In April 2016 the FDA issued for comment a new draft guidance for the pharmaceutical industry to help clarify ‘the role of data integrity in current good manufacturing practice (cGMP) for drugs’. The guidance has been drafted because, as the US drug regulator states, over recent years its inspections have uncovered increasing numbers of cGMP violations in which data integrity is involved.
Put politely, the FDA is witnessing more cases of the pharmaceutical industry being less careful than it should be, when it comes to putting in place measures to secure and ensure the integrity of its data. It’s a serious issue, because decisions based on the wrong data can ultimately allow the release of medicines that aren’t safe. Drugs approved on the back of inaccurate trials data, for example, may even constitute a risk to patients’ lives.
Real-world consequences
Coincidentaly, not long after the FDA issued its latest draft guidance on data integrity, a relevant scenario hit the headlines, when the European Medicines Agency announced that it was to start reviewing all nationally approved drugs in Europe for which studies had been carried out by contract research organisation (CRO) Semler Research Centre in Bangalore, India.
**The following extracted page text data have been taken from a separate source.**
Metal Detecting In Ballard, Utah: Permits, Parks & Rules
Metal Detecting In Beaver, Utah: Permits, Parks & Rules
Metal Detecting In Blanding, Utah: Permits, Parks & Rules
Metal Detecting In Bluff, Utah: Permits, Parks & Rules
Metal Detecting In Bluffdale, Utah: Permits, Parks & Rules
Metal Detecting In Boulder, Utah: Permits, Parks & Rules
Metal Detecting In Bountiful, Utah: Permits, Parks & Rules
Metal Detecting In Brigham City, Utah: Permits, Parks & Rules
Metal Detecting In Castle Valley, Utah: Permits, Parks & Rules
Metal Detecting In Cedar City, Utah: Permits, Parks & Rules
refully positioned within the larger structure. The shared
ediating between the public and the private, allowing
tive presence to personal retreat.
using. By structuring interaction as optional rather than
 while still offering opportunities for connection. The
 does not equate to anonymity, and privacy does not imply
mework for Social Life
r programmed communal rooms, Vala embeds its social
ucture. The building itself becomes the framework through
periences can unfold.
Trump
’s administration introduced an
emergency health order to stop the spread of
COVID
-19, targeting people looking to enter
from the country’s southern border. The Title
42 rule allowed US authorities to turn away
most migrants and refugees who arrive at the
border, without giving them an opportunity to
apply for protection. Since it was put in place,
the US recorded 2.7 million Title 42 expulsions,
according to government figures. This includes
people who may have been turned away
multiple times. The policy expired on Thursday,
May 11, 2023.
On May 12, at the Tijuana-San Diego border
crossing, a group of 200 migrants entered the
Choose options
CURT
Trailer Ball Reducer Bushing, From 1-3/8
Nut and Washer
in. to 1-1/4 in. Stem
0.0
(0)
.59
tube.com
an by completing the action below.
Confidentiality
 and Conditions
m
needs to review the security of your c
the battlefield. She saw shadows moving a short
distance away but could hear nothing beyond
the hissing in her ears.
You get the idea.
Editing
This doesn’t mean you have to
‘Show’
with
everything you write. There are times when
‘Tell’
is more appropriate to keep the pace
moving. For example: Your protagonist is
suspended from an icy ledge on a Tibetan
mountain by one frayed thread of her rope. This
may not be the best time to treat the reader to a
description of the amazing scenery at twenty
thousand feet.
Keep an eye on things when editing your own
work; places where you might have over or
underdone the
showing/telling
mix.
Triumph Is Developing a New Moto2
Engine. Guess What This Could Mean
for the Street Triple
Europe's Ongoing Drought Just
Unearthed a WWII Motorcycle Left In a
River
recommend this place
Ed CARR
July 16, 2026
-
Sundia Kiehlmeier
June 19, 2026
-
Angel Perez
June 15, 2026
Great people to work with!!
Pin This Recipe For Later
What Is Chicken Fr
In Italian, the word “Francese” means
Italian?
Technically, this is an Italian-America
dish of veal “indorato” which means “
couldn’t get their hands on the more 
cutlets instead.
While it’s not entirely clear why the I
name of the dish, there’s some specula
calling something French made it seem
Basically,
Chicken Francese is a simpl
The EMEA review will follow up on serious concerns raised by both FDA and the World Health Organisation about the integrity of Semler’s data and the possibility that samples at the organisation’s bioanalytical and clinical sites had either been manipulated or substituted. The FDA and WHO questioned the reliability of Semler-generated data that would have been used to support national drug marketing applications and authorisations in individual EU countries, and the European drug regulator will now have to investigate each new national drug application and approval for which Semler data was included.
Data integrity refers to the completeness, consistency and accuracy of data. It’s a definition that FDA had already referred to more than 20 years ago, explains Daniela Jansen, senior product marketing manager at Dassault Systèmes Biovia. To be met, the definition also requires that the complete, consistent and accurate data should be attributable, legible, contemporaneously recorded, original or a true copy and accurate (ALCOA). ‘It’s by no means a new topic, but it is worth revisiting, particularly in light of FDA’s admission that it is seeing increased incidences of data integrity-related cGMP violations.’
While discussions around data integrity are often tethered to the pharmaceutical industry, the imperative to maintain the integrity of data is just as relevant to other sectors, including the food, environmental, chemicals, contract research and manufacturing industries,’ Jansen notes.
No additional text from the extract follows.